Bromination of phenothiazine carbaldehyde 2 proceeded in dichloromethane in a closed vessel at 50 °C (10 degrees above the boiling point of dichloromethane) with N-bromo succinimide (NBS) [29] to give 7-bromophenothiazine-3-carbaldehyde 3 with an excellent yield of 98%. The ¹H NMR spectrum in the aromatic region is again well resolved and the expected splitting pattern accounts for selective bromination para to the nitrogen atom, now on the other benzo ring. It is noteworthy to mention that for the isolation and purification of the crude products, a simple adsorptive filtration through a plug of silica gel is sufficient to furnish, after drying in high vacuum, the compounds 2 and 3 essentially analytically pure.

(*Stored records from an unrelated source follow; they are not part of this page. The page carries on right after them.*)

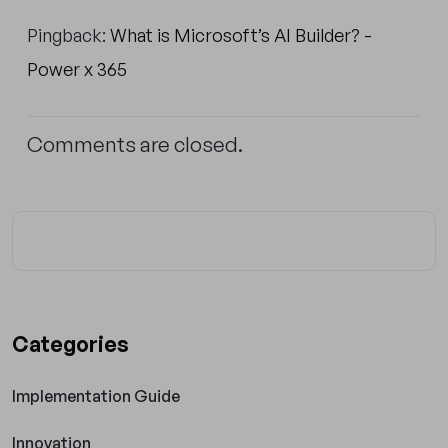
Pingback:
What is Microsoft’s AI Builder? -
Power x 365
Comments are closed.
Categories
Implementation Guide
Innovation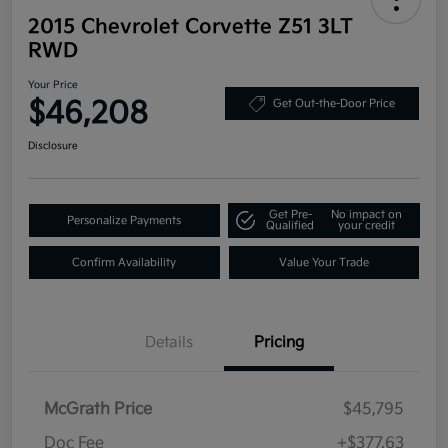
2015 Chevrolet Corvette Z51 3LT
RWD
Your Price
$46,208
Get Out-the-Door Price
Disclosure
Get Pre-
No impact on
Personalize Payments
Qualified
your credit
Confirm Availability
Value Your Trade
Details
Pricing
McGrath Price
$45,795
Doc Fee
+$377.63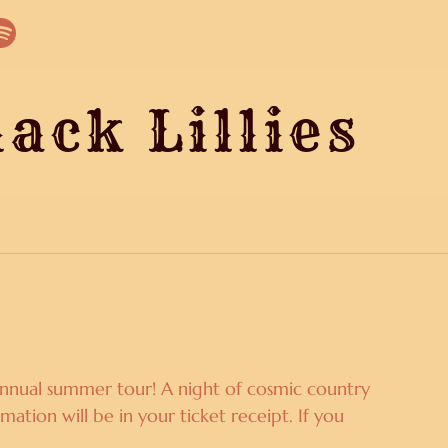
ack Lillies
O
r annual summer tour! A night of cosmic country
mation will be in your ticket receipt. If you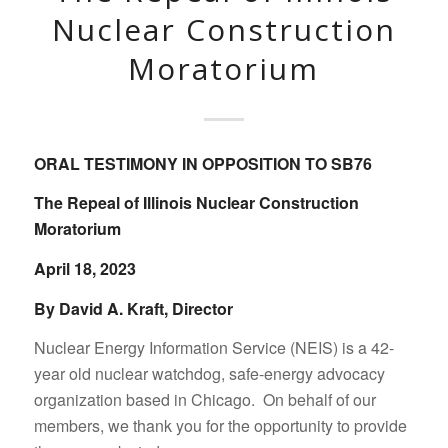
Nuclear Construction
Moratorium
ORAL TESTIMONY IN OPPOSITION TO SB76
The Repeal of Illinois Nuclear Construction
Moratorium
April 18, 2023
By David A. Kraft, Director
Nuclear Energy Information Service (NEIS) is a 42-
year old nuclear watchdog, safe-energy advocacy
organization based in Chicago. On behalf of our
members, we thank you for the opportunity to provide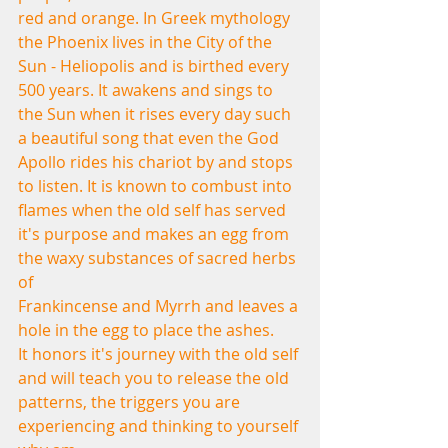
red and orange. In Greek mythology 
the Phoenix lives in the City of the 
Sun - Heliopolis and is birthed every 
500 years. It awakens and sings to 
the Sun when it rises every day such 
a beautiful song that even the God 
Apollo rides his chariot by and stops 
to listen. It is known to combust into 
flames when the old self has served 
it's purpose and makes an egg from 
the waxy substances of sacred herbs 
of 
Frankincense and Myrrh and leaves a 
hole in the egg to place the ashes.
It honors it's journey with the old self 
and will teach you to release the old
patterns, the triggers you are 
experiencing and thinking to yourself 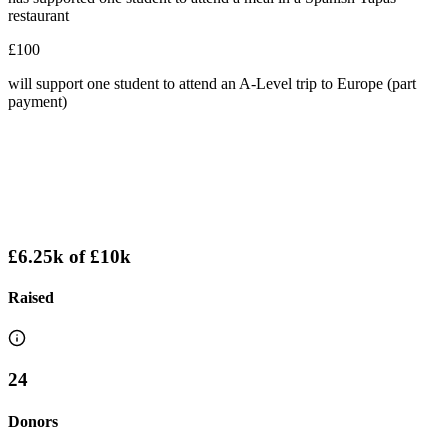
restaurant
£100
will support one student to attend an A-Level trip to Europe (part
payment)
£6.25k
of
£10k
Raised
24
Donors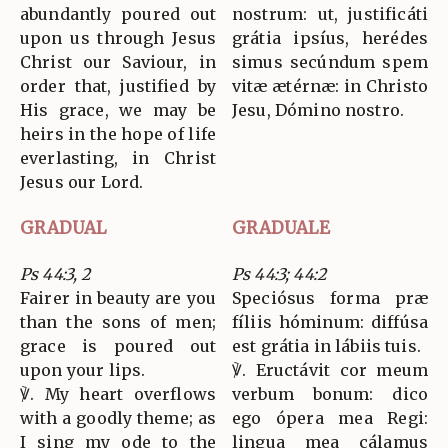
abundantly poured out
nostrum: ut, justificáti
upon us through Jesus
grátia ipsíus, herédes
Christ our Saviour, in
simus secúndum spem
order that, justified by
vitæ ætérnæ: in Christo
His grace, we may be
Jesu, Dómino nostro.
heirs in the hope of life
everlasting, in Christ
Jesus our Lord.
GRADUAL
GRADUALE
Ps 44:3, 2
Ps 44:3; 44:2
Fairer in beauty are you
Speciósus forma præ
than the sons of men;
fíliis hóminum: diffúsa
grace is poured out
est grátia in lábiis tuis.
upon your lips.
℣. Eructávit cor meum
℣. My heart overflows
verbum bonum: dico
with a goodly theme; as
ego ópera mea Regi:
I sing my ode to the
lingua mea cálamus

Compared to the established protocol, the combined yield of both steps has been increased from 51 to 88%, with a concomitant reduction in the total reaction time from 60 to 30 h.

4. Conclusions

The two-step formylation–bromination process provides improved access to an N-alkyl 7-bromophenothiazine-3-carbaldehyde in shorter reaction times and very high yield. This polyfunctional phenothiazine building block is broadly used in forming phenothiazine-based functional chromophores and can be likewise extended to alternate N-alkyl substituents.